> Directions for this task
Count each line below that has the word "must" in it, and give only the total.
======== Given information ========
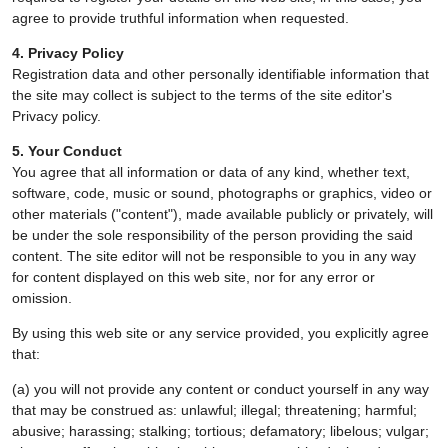
agree to provide truthful information when requested.
4. Privacy Policy
Registration data and other personally identifiable information that
the site may collect is subject to the terms of the site editor's
Privacy policy.
5. Your Conduct
You agree that all information or data of any kind, whether text,
software, code, music or sound, photographs or graphics, video or
other materials ("content"), made available publicly or privately, will
be under the sole responsibility of the person providing the said
content. The site editor will not be responsible to you in any way
for content displayed on this web site, nor for any error or
omission.
By using this web site or any service provided, you explicitly agree
that:
(a) you will not provide any content or conduct yourself in any way
that may be construed as: unlawful; illegal; threatening; harmful;
abusive; harassing; stalking; tortious; defamatory; libelous; vulgar;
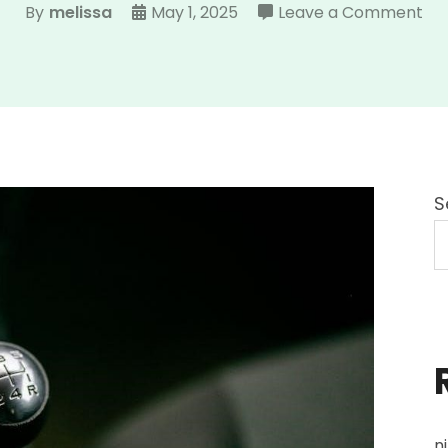
on
By
melissa
May 1, 2025
Leave a Comment
ohi
dri
ma
20
S
n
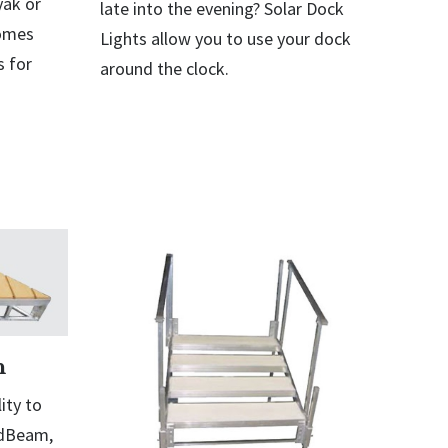
yak or
late into the evening? Solar Dock
comes
Lights allow you to use your dock
 for
around the clock.
n
ity to
odBeam,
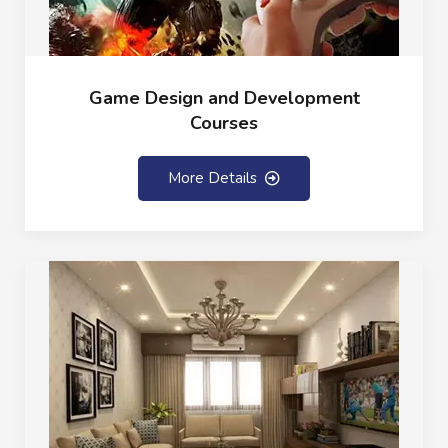
Game Design and Development
Courses
More Details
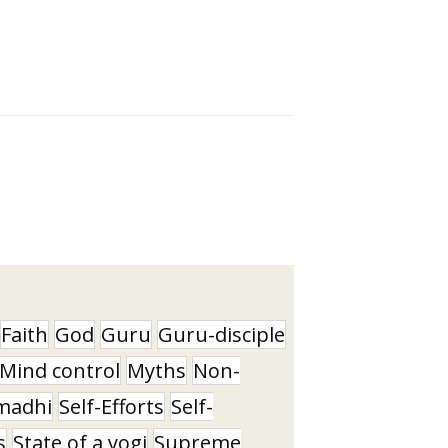
Faith
God
Guru
Guru-disciple
Mind control
Myths
Non-
madhi
Self-Efforts
Self-
s
State of a yogi
Supreme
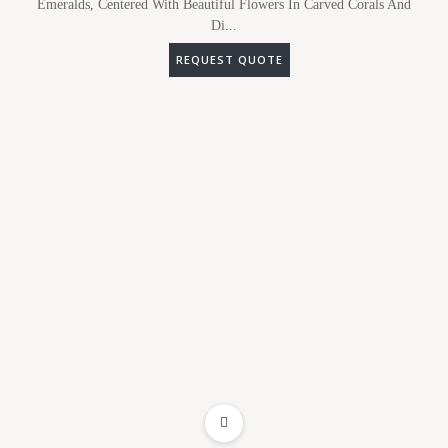
Emeralds, Centered With Beautiful Flowers In Carved Corals And
Di...
REQUEST QUOTE
ADD TO WISHLIST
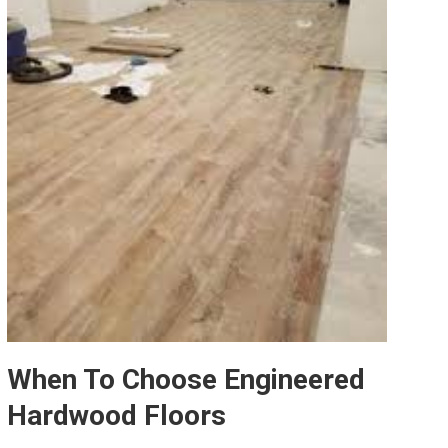
When To Choose Engineered
Hardwood Floors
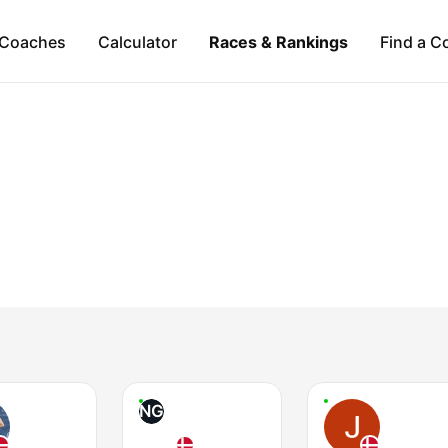
Coaches
Calculator
Races & Rankings
Find a C
NG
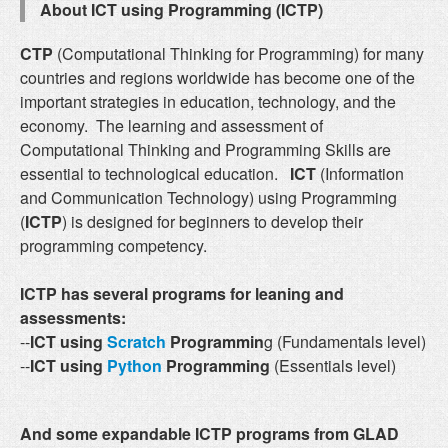
About ICT using Programming (ICTP)
CTP
(Computational Thinking for Programming) for many
countries and regions worldwide has become one of the
important strategies in education, technology, and the
economy. The learning and assessment of
Computational Thinking and Programming Skills are
essential to technological education.
ICT
(Information
and Communication Technology) using Programming
(
ICTP
) is designed for beginners to develop their
programming competency.
ICTP has several programs for leaning and
assessments:
--
ICT using
Scratch
Programmin
g (Fundamentals level)
--
ICT using
Python
Programming
(Essentials level)
And some expandable ICTP programs from GLAD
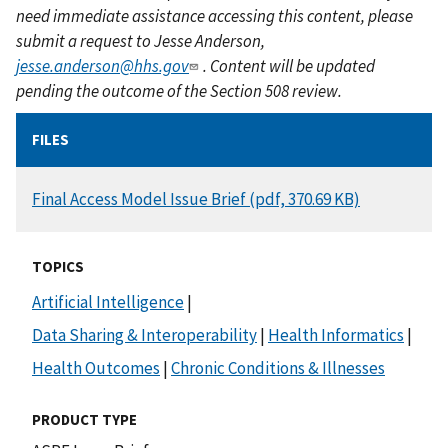
need immediate assistance accessing this content, please
submit a request to Jesse Anderson,
jesse.anderson@hhs.gov
. Content will be updated
pending the outcome of the Section 508 review.
FILES
DOCUMENT
Final Access Model Issue Brief (pdf, 370.69 KB)
TOPICS
Artificial Intelligence
|
Data Sharing & Interoperability
|
Health Informatics
|
Health Outcomes
|
Chronic Conditions & Illnesses
PRODUCT TYPE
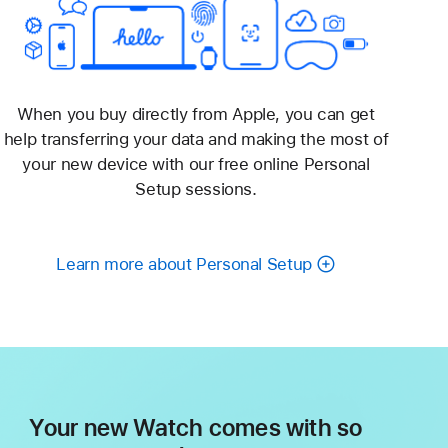
When you buy directly from Apple, you can get
help transferring your data and making the most of
your new device with our free online Personal
Setup sessions.
Learn more about Personal Setup
Your new Watch comes with so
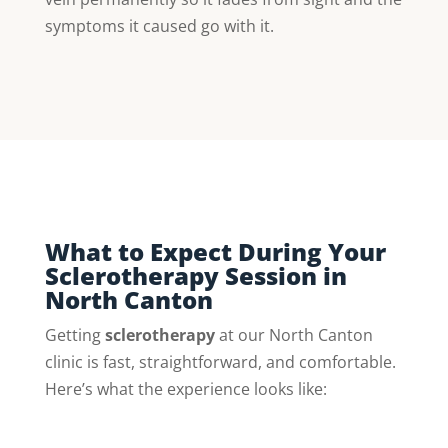
symptoms it caused go with it.
What to Expect During Your
Sclerotherapy Session in
North Canton
Getting
sclerotherapy
at our North Canton
clinic is fast, straightforward, and comfortable.
Here’s what the experience looks like:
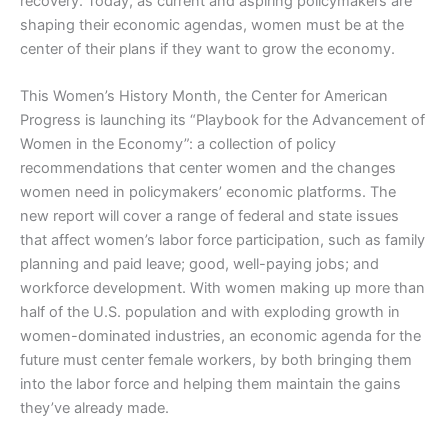
recovery. Today, as current and aspiring policymakers are
shaping their economic agendas, women must be at the
center of their plans if they want to grow the economy.
This Women’s History Month, the Center for American
Progress is launching its “Playbook for the Advancement of
Women in the Economy”: a collection of policy
recommendations that center women and the changes
women need in policymakers’ economic platforms. The
new report will cover a range of federal and state issues
that affect women’s labor force participation, such as family
planning and paid leave; good, well-paying jobs; and
workforce development. With women making up more than
half of the U.S. population and with exploding growth in
women-dominated industries, an economic agenda for the
future must center female workers, by both bringing them
into the labor force and helping them maintain the gains
they’ve already made.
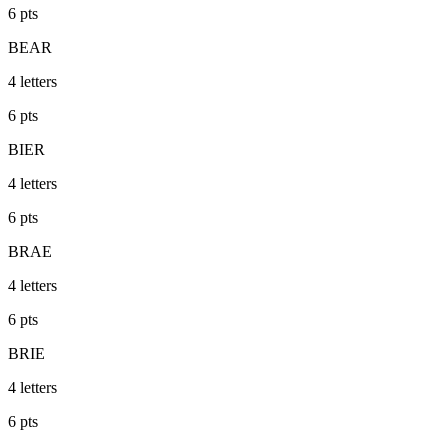
6
pts
BEAR
4
letters
6
pts
BIER
4
letters
6
pts
BRAE
4
letters
6
pts
BRIE
4
letters
6
pts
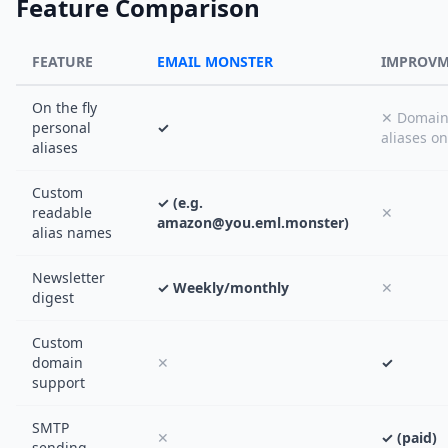
Feature Comparison
FEATURE
EMAIL MONSTER
IMPROV
On the fly
✕ Domai
personal
✓
aliases on
aliases
Custom
✓ (e.g.
readable
✕
amazon@you.eml.monster)
alias names
Newsletter
✓ Weekly/monthly
✕
digest
Custom
domain
✕
✓
support
SMTP
✕
✓ (paid)
sending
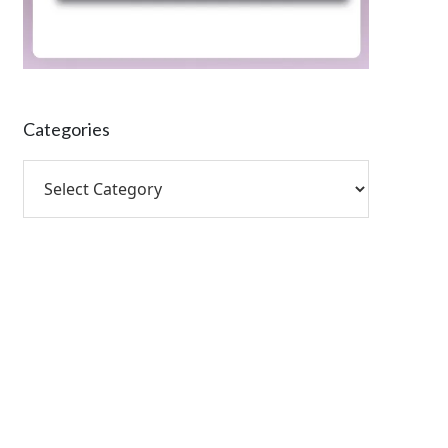
Categories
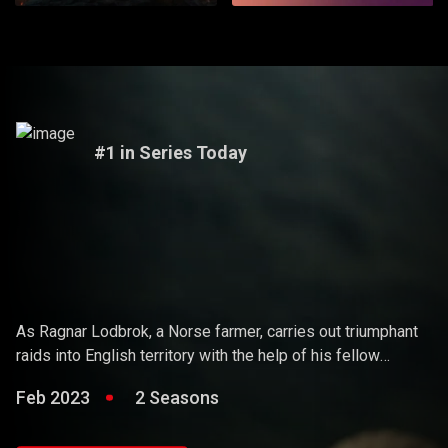
#1 in Series Today
Vikings
As Ragnar Lodbrok, a Norse farmer, carries out triumphant
raids into English territory with the help of his fellow
warriors, he ends up holding sway over the Vikings and
Feb 2023
2 Seasons
becoming a Scandinavian king.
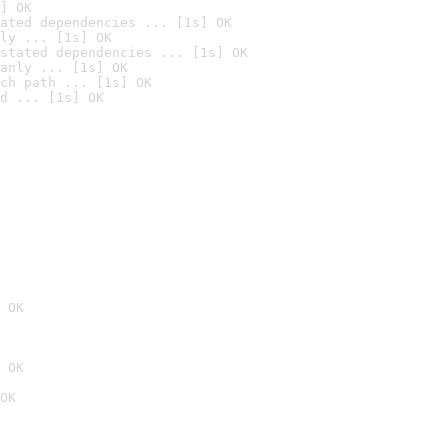
] OK
ated dependencies ... [1s] OK
ly ... [1s] OK
stated dependencies ... [1s] OK
anly ... [1s] OK
ch path ... [1s] OK
d ... [1s] OK
 OK
 OK
OK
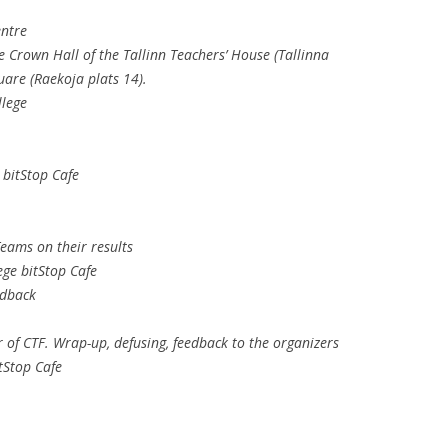
entre
e Crown Hall of the Tallinn Teachers’ House (Tallinna
are (Raekoja plats 14).
llege
 bitStop Cafe
eams on their results
ege bitStop Cafe
edback
of CTF. Wrap-up, defusing, feedback to the organizers
tStop Cafe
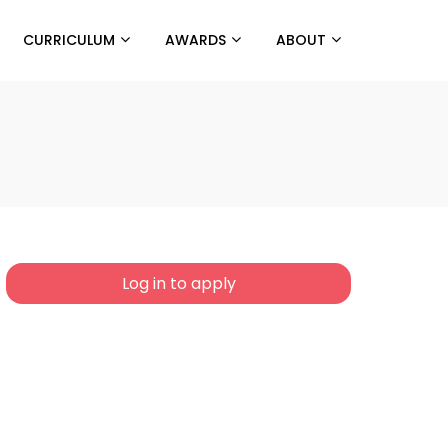
CURRICULUM
AWARDS
ABOUT
Log in to apply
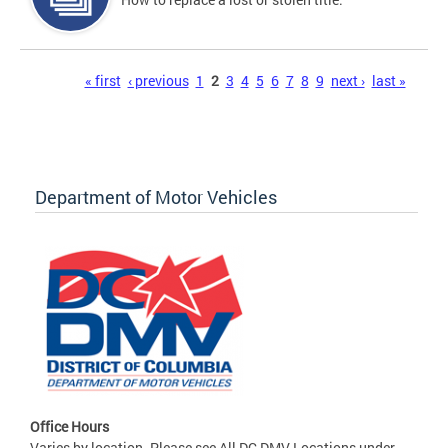
Pages
« first
‹ previous
1
2
3
4
5
6
7
8
9
next ›
last »
Department of Motor Vehicles
Office Hours
Varies by location. Please see All DC DMV Locations under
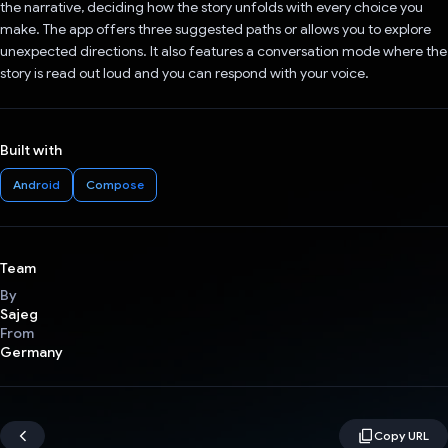
the narrative, deciding how the story unfolds with every choice you
make. The app offers three suggested paths or allows you to explore
unexpected directions. It also features a conversation mode where the
story is read out loud and you can respond with your voice.
Built with
Android
Compose
Team
By
Sajeg
From
Germany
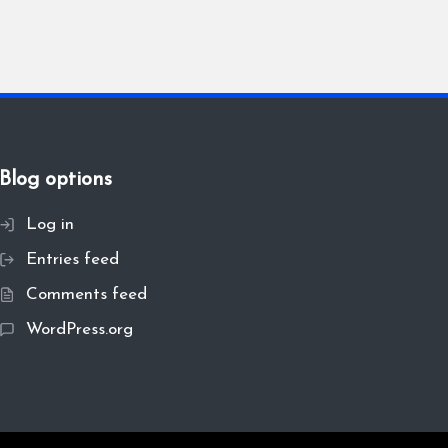
Blog options
Log in
Entries feed
Comments feed
WordPress.org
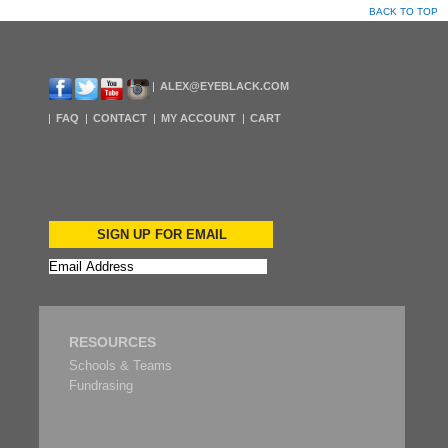
BACK TO TOP
ALEX@EYEBLACK.COM
FAQ
CONTACT
MY ACCOUNT
CART
SIGN UP FOR EMAIL
RESOURCES
Schools & Teams
Fundrasing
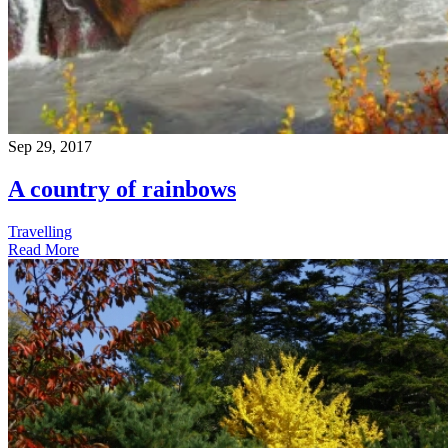
Sep 29, 2017
A country of rainbows
Travelling
Read More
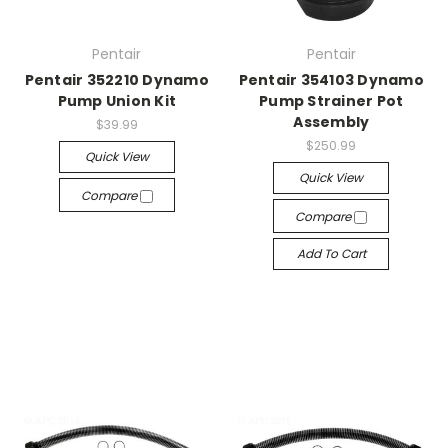
Pentair
Pentair
Pentair 352210 Dynamo
Pentair 354103 Dynamo
Pump Union Kit
Pump Strainer Pot
Assembly
$39.99
$250.99
Quick View
Quick View
Compare
Compare
Add To Cart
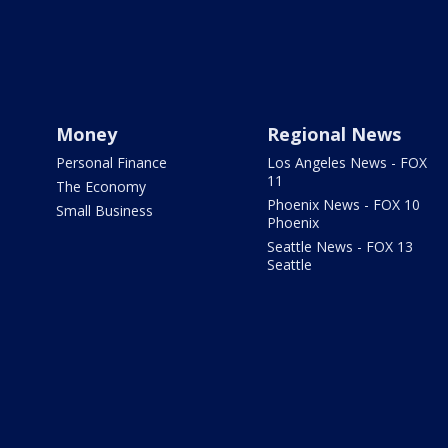
Money
Regional News
Personal Finance
Los Angeles News - FOX
11
The Economy
Phoenix News - FOX 10
Small Business
Phoenix
Seattle News - FOX 13
Seattle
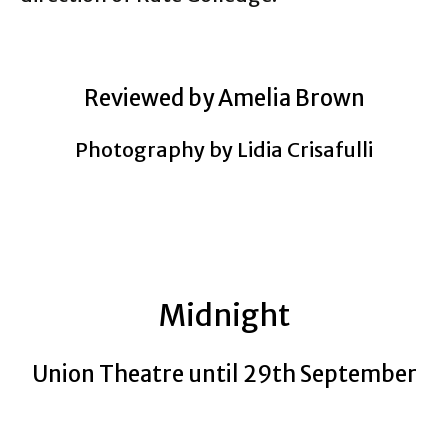
Reviewed by Amelia Brown
Photography by Lidia Crisafulli
Midnight
Union Theatre until 29th September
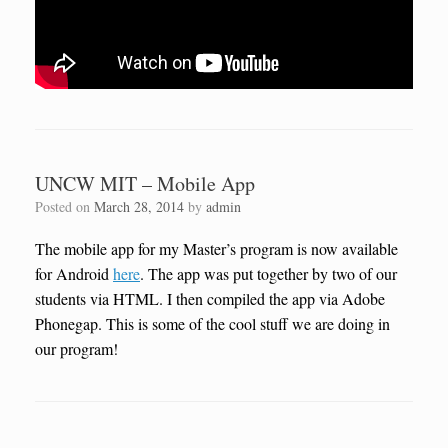
UNCW MIT – Mobile App
Posted on
March 28, 2014
by
admin
The mobile app for my Master’s program is now available
for Android
here
. The app was put together by two of our
students via HTML. I then compiled the app via Adobe
Phonegap. This is some of the cool stuff we are doing in
our program!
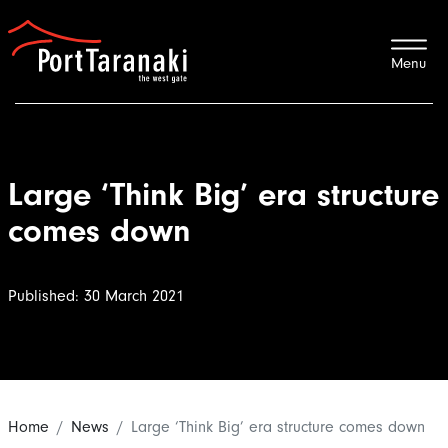
Port Taranaki
Large ‘Think Big’ era structure
comes down
Published: 30 March 2021
Home
News
Large ‘Think Big’ era structure comes down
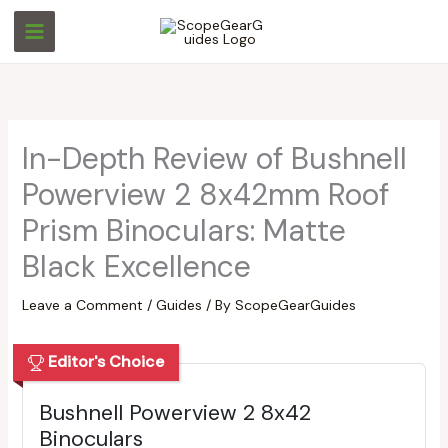
Skip
S
S
to
e
e
content
a
a
r
r
c
c
In-Depth Review of Bushnell
h
h
Powerview 2 8x42mm Roof
Prism Binoculars: Matte
Black Excellence
Leave a Comment
/
Guides
/ By
ScopeGearGuides
Editor's Choice
Bushnell Powerview 2 8x42
Binoculars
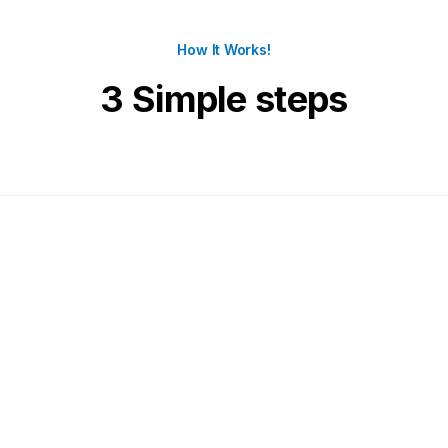
How It Works!
3 Simple steps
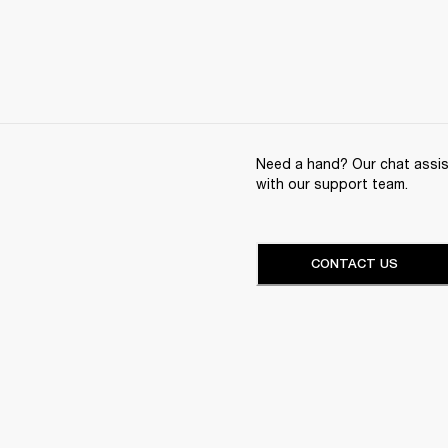
Need a hand? Our chat assist
with our support team.
CONTACT US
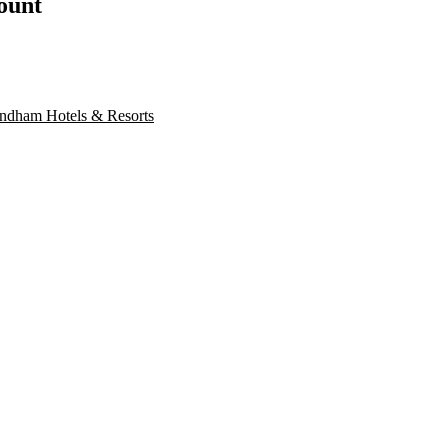
count
dham Hotels & Resorts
========
> Response
2